▸ **Records for this task**:
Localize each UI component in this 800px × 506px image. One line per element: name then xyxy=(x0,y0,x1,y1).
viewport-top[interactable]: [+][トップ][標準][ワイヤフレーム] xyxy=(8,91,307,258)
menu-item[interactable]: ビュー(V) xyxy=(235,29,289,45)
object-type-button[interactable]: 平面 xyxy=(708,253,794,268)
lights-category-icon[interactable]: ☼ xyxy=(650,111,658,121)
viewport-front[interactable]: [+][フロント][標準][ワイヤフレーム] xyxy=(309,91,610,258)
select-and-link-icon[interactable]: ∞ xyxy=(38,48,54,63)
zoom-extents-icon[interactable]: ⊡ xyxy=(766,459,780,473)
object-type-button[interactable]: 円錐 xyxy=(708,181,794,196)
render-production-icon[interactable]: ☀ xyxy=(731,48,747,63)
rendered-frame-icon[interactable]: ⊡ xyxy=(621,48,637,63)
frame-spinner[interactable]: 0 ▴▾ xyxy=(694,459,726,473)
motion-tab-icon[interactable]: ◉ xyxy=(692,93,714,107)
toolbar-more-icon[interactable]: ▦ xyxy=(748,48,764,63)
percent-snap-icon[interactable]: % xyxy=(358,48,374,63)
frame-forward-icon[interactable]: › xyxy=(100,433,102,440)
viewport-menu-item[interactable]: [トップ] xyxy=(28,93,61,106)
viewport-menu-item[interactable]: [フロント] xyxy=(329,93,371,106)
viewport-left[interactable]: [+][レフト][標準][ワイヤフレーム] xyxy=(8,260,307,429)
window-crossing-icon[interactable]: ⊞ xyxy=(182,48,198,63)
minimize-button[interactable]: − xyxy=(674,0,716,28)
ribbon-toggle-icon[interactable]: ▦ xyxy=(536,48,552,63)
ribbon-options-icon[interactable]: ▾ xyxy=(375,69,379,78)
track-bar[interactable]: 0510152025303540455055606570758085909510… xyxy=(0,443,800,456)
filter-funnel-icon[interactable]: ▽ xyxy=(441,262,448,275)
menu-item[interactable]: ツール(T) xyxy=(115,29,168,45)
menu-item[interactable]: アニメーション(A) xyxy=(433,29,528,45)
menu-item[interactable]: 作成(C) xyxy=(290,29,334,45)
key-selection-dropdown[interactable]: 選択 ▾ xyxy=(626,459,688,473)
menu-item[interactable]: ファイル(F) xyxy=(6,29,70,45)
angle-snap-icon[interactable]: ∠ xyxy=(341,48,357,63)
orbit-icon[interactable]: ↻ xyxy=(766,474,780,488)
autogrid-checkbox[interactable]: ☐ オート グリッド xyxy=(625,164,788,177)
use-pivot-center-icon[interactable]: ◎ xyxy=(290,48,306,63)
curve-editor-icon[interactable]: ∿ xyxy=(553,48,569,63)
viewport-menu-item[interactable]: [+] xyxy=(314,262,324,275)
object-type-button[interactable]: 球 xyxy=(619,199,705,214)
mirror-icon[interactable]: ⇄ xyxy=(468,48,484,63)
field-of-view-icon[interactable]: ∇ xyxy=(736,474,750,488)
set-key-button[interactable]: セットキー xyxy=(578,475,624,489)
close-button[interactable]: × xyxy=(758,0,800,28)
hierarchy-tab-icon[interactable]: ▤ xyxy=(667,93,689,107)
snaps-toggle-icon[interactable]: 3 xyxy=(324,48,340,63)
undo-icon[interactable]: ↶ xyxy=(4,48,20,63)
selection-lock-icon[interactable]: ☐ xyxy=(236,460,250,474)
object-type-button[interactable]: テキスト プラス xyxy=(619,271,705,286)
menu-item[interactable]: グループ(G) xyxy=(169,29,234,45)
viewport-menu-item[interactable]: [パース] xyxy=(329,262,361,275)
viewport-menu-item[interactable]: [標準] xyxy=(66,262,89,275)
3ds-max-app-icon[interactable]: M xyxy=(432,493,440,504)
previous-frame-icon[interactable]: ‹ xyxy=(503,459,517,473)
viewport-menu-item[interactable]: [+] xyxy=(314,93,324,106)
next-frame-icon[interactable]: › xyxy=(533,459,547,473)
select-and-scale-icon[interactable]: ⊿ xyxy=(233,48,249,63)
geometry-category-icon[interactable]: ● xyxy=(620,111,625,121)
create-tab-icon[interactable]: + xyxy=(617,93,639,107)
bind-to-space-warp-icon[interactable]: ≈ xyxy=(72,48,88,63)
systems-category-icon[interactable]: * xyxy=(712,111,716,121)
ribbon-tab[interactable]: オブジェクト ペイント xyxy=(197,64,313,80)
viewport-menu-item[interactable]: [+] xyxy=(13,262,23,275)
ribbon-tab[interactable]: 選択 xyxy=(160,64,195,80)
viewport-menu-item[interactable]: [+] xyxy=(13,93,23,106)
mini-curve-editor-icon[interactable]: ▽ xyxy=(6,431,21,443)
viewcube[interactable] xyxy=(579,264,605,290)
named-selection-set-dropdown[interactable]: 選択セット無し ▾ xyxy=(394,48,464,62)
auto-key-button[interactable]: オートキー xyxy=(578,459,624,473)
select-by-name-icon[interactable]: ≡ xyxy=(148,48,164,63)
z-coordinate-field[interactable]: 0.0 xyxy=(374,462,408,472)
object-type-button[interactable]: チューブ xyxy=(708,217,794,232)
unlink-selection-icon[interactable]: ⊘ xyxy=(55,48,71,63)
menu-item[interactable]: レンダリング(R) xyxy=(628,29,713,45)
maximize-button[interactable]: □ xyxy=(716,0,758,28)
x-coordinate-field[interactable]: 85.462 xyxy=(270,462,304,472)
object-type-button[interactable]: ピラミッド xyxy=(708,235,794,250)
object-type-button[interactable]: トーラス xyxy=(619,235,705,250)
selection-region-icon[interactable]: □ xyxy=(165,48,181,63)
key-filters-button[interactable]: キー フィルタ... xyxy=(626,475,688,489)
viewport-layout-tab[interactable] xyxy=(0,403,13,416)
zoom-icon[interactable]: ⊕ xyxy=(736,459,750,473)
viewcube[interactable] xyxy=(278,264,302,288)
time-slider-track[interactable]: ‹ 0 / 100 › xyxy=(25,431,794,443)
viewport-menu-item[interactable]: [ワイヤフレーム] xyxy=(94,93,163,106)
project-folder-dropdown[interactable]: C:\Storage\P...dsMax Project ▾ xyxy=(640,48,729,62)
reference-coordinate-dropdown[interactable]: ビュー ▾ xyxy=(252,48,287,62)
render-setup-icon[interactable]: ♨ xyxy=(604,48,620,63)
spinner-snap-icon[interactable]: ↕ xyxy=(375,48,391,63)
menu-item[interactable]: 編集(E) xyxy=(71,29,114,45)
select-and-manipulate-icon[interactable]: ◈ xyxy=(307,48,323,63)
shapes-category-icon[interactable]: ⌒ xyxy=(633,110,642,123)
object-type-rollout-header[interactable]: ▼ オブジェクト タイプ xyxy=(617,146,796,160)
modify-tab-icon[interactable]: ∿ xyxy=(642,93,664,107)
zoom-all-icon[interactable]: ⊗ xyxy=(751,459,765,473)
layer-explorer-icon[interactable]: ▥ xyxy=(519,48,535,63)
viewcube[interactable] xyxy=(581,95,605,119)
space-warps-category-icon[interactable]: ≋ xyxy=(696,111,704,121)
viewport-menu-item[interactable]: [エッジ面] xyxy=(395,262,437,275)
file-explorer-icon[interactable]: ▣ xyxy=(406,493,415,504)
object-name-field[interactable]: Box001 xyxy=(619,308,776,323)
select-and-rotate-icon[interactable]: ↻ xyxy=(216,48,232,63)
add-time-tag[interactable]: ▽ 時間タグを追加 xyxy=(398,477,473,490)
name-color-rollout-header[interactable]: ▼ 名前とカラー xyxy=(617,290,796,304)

▸ **Task prompt**: Only the lines of the data holding the string "selection" are wanted; copy each of them.

▸ **Reply to the exercise**:
key-selection-dropdown[interactable]: 選択 ▾ xyxy=(626,459,688,473)
selection-lock-icon[interactable]: ☐ xyxy=(236,460,250,474)
named-selection-set-dropdown[interactable]: 選択セット無し ▾ xyxy=(394,48,464,62)
unlink-selection-icon[interactable]: ⊘ xyxy=(55,48,71,63)
selection-region-icon[interactable]: □ xyxy=(165,48,181,63)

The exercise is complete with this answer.